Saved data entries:
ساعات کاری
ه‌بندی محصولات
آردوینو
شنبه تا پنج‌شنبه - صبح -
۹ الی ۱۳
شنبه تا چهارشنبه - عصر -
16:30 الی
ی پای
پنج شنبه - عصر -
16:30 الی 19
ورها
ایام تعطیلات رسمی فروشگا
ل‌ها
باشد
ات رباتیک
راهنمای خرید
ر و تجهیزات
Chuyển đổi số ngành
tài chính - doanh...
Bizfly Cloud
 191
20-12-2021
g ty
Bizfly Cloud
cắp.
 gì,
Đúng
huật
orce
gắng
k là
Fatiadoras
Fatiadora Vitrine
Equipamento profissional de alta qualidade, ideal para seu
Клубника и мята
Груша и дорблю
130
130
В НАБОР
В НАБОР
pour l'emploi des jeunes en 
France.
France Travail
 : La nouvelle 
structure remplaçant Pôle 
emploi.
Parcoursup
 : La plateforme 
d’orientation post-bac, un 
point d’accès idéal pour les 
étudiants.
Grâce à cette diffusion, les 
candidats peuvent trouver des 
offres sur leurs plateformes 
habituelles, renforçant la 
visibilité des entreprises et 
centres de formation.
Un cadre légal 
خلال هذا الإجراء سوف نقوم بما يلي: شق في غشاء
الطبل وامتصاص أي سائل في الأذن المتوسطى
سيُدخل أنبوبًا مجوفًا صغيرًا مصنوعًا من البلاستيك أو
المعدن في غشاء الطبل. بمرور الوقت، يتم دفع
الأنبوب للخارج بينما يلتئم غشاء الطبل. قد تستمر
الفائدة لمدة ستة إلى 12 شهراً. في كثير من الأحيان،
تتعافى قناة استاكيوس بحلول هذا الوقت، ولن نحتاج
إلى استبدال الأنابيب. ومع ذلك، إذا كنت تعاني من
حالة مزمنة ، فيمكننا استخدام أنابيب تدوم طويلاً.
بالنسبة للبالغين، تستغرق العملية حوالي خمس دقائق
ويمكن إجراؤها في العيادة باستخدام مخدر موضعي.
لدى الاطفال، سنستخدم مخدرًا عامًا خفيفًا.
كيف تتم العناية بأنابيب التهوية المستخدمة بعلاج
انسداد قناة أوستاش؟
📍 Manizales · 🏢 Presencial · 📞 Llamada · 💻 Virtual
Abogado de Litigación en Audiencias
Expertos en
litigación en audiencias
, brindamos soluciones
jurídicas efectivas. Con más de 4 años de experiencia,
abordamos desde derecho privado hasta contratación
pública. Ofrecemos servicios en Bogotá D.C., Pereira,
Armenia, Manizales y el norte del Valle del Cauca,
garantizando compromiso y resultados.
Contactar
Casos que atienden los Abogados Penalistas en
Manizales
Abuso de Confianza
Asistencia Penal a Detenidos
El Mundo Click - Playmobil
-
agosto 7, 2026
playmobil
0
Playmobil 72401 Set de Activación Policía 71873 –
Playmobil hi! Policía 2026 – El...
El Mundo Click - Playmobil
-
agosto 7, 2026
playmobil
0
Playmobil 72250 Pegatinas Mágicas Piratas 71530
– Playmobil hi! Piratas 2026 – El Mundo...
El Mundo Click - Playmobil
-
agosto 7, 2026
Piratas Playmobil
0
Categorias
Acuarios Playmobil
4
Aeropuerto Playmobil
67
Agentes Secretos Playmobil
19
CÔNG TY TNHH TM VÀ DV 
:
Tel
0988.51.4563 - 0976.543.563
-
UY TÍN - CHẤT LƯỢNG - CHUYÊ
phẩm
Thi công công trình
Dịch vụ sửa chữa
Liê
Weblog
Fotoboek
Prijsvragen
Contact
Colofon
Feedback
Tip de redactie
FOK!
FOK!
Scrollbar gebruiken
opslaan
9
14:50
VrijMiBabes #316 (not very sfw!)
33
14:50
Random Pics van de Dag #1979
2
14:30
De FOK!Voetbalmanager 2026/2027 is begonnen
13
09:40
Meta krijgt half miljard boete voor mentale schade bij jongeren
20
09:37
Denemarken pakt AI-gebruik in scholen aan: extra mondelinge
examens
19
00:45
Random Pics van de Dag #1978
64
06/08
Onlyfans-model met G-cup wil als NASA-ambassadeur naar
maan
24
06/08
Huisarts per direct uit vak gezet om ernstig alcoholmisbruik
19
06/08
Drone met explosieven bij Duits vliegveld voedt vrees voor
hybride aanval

Exercise requirements:
Only lines with the word "Random" go in the answer. Take them all from the entries above.

Task output:
Random Pics van de Dag #1979
Random Pics van de Dag #1978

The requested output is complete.